Mali : la stratégie russe en échec face à la réalité du terrain

Mali : la stratégie russe en échec face à la réalité du terrain

Kati sous les bombes, Kidal en chute libre… ce 25 avril 2026, le mythe d’une « libération venue de l’Est » s’effondre. Alors que les membres du Africa Corps révèlent leurs limites opérationnelles, les engagements de Kemi Seba se fissurent. Entre ses déclarations médiatiques enflammées et ses échanges privés où il qualifie les Russes d’opportunistes, l’activiste panafricaniste semble avoir perdu de sa superbe.

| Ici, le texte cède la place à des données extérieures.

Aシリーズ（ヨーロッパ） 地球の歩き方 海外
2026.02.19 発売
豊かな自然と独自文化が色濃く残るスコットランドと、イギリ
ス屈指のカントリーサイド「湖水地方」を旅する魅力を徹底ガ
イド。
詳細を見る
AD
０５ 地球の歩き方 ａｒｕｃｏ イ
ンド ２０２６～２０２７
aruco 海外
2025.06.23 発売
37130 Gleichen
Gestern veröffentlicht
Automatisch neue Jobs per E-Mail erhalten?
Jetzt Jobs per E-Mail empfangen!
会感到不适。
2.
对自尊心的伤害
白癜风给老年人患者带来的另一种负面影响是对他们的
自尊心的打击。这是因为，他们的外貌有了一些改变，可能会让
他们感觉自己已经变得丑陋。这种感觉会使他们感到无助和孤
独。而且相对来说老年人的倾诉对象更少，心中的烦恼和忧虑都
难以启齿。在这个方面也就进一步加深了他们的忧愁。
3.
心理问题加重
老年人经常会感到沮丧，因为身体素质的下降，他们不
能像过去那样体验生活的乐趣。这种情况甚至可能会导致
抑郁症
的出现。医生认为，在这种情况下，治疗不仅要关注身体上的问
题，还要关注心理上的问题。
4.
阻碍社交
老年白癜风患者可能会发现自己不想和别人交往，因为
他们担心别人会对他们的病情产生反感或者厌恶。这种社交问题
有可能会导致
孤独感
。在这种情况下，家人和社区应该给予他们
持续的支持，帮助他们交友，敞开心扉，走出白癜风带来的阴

Ce matin-là, à Bamako comme dans les bases militaires du Nord, l’euphorie a laissé place à une réalité amère. Les explosions dans la ville de Kati, symbole du pouvoir militaire, ont rappelé à tous que le partenariat avec la Russie, présenté comme une solution miracle contre les groupes armés, montre des signes d’essoufflement. Pire encore : les figures de proue de ce projet, dont Kemi Seba, semblent déjà chercher une issue pour sauver leur crédibilité.

Un partenariat militaire vendu comme une solution « clé en main »

Pendant des mois, les promesses ont fusé : les « instructeurs » russes allaient nettoyer le Mali en un temps record. Pourtant, aujourd’hui, la situation est plus explosive que jamais. Blindés calcinés, bases militaires sous pression constante, attaques mieux coordonnées… Rien ne fonctionne comme annoncé. La stratégie du « tout-sécuritaire » avec Moscou a surtout agacé sans garantir un centimètre de territoire supplémentaire.

Les résultats sont sans appel : les groupes armés gagnent du terrain, et la population malienne paie le prix fort. Plus de stabilité, moins de sécurité : l’équation ne tient pas.

Kemi Seba : le grand désenchantement d’un panafricaniste

L’histoire prend une tournure ironique avec Kemi Seba, figure médiatique de la rupture avec l’Occident. Alors qu’il multiplie les discours enflammés en public, ses échanges privés trahissent une vérité bien différente. Des enregistrements circulant sur WhatsApp révèlent un Seba beaucoup moins enthousiaste : il qualifie sans détour les Russes d’opportunistes sans scrupules.

Dans ces messages, il reconnaît que Moscou ne joue pas la carte du partenariat désintéressé. Le deal est simple : des mercenaires et du matériel contre l’accès aux ressources minières, notamment l’or. Seba admet, presque malgré lui, que si la Russie adopte une attitude coloniale, elle sera rejetée plus vite que ses prédécesseurs. Un aveu d’échec cinglant pour celui qui a vendu l’alliance russe comme une alternative salvatrice.

Le business de la souveraineté tourne au cauchemar

Pendant que Seba et ses partisans ajustent leur discours, ce sont les Maliens qui trinquent. Le partenariat avec la Russie s’est transformé en un marché où la sécurité n’est plus livrée. Les soldats et les civils subissent les conséquences d’un système défaillant, où les promesses se heurtent à la réalité.

L’offensive récente prouve que le logiciel a dysfonctionné. En remplaçant un maître par un autre, les idéologues ont simplement changé de drapeau sans résoudre les problèmes de fond. Aujourd’hui, le Mali se retrouve face à un double échec : une armée russe inefficace et des leaders politiques en pleine retraite stratégique. Le réveil est brutal, et la facture pour Bamako risque d’être salée.